In the wake of a recent appellate court’s decision that the NSA’s domestic dragnet collection of phone call records is illegal, political support for maintaining the legal provision that the government used to justify the program has all but vanished. For the first time in a dozen years, we have a real chance at ending one of the most abused and misused parts of US surveillance law. Congress should allow section 215 of the USA PATRIOT Act to expire.
The U.S. government indiscriminately spies on American citizens for no reason whatsoever and with few if any controls. If you think that should end, you are a surveillance reformer. The only question is: how to reform?
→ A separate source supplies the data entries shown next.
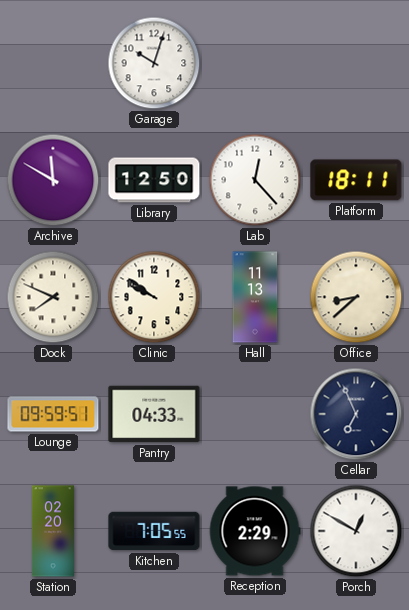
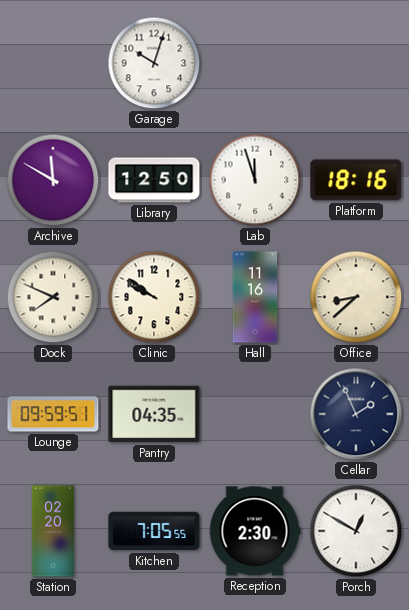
Lab: 12:23 -> 11:57
Platform: 18:11 -> 18:16
Hall: 11:13 -> 11:16
Pantry: 04:33 -> 04:35
Cellar: 6:56 -> 1:56
Reception: 2:29 -> 2:30
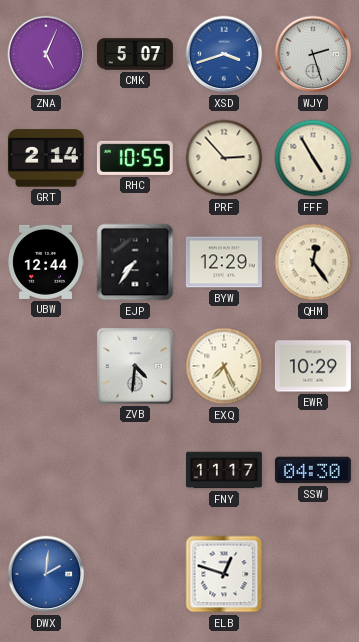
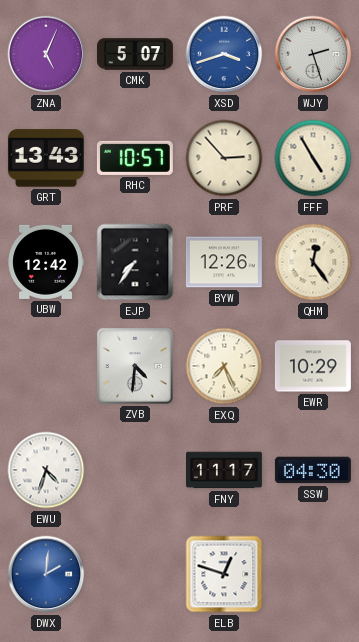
GRT: 2:14 -> 13:43
RHC: 10:55 -> 10:57
UBW: 12:44 -> 12:42
BYW: 12:29 -> 12:26
EWU: none -> 4:33
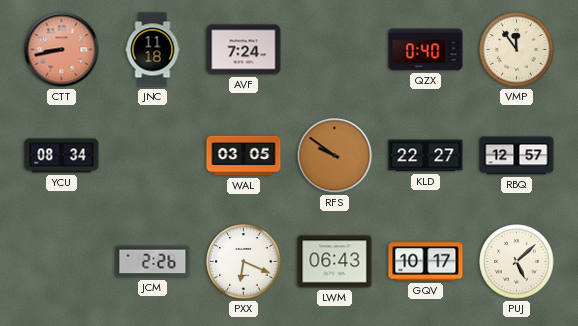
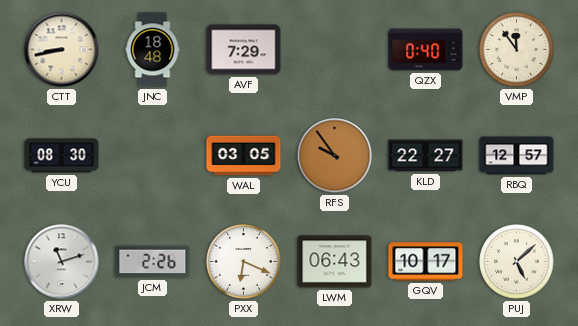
CTT dial: salmon -> cream
JNC: 11:18 -> 18:48
AVF: 7:24 -> 7:29
YCU: 08:34 -> 08:30
RFS: 9:51 -> 9:54
XRW: none -> 11:12
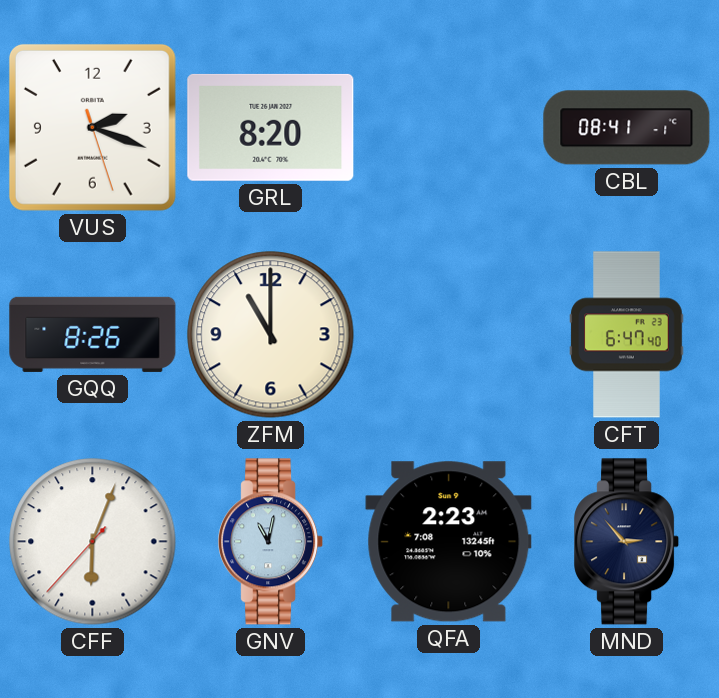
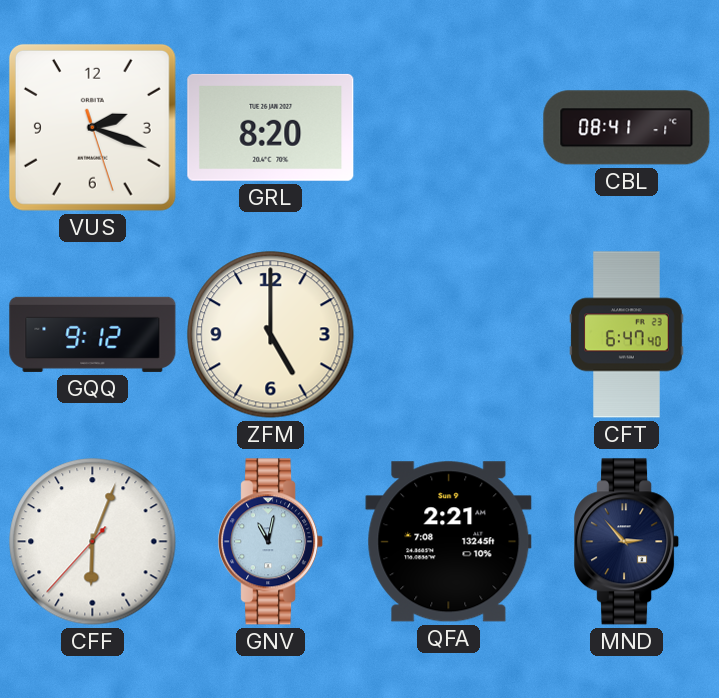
GQQ: 8:26 -> 9:12
ZFM: 11:00 -> 5:00
QFA: 2:23 -> 2:21
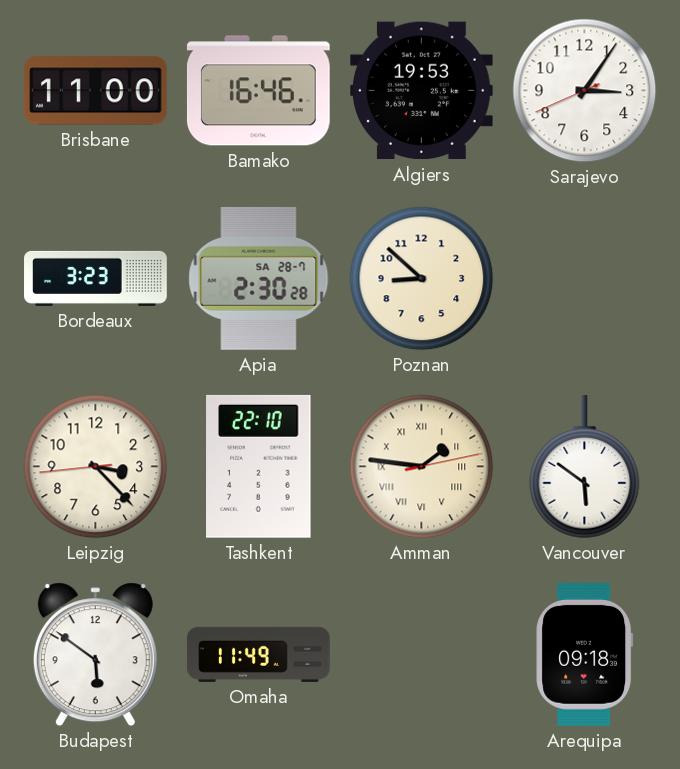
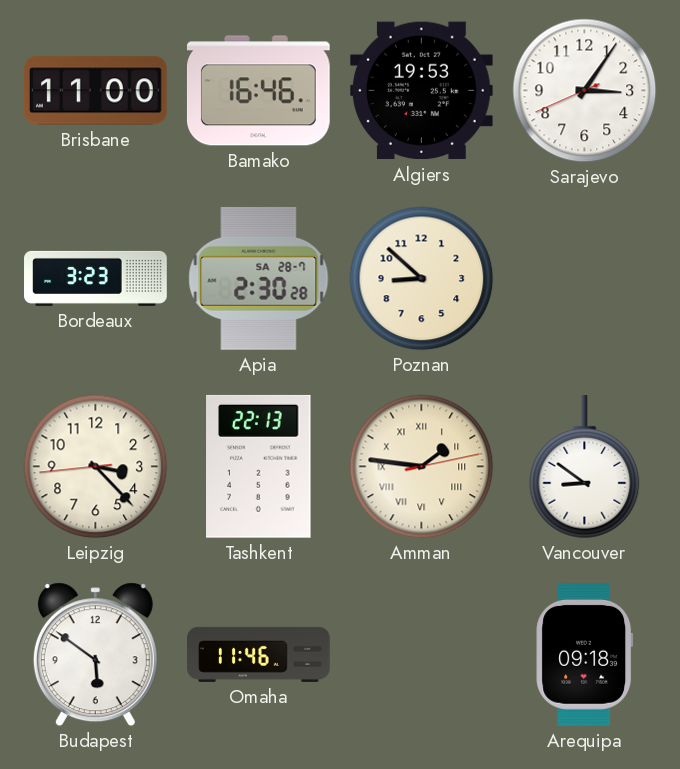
Tashkent: 22:10 -> 22:13
Vancouver: 5:51 -> 8:51
Omaha: 11:49 -> 11:46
In the next few days, the first of many surveillance reform battles will end. Section 215, the alleged authority under which the NSA has been indiscriminately gathering phone data on Americans, will expire, or sunset on June 1st. Congress is, right now, hotly debating what to do. For practical reasons, the two most likely outcomes are either that the Senate will pass the House’s version of the USA Freedom Act or that the Senate will be unable to agree on USA Freedom and Section 215 will sunset.
Reauthorizing 215 as is is basically off the table. That’s because, in a feat of parliamentary procedure know-how, Senator Rand Paul’s eleven hour floor speech Wednesday made it too late for any reauthorization bill to clear the Senate in time for the House, which has gone on recess, to vote on it.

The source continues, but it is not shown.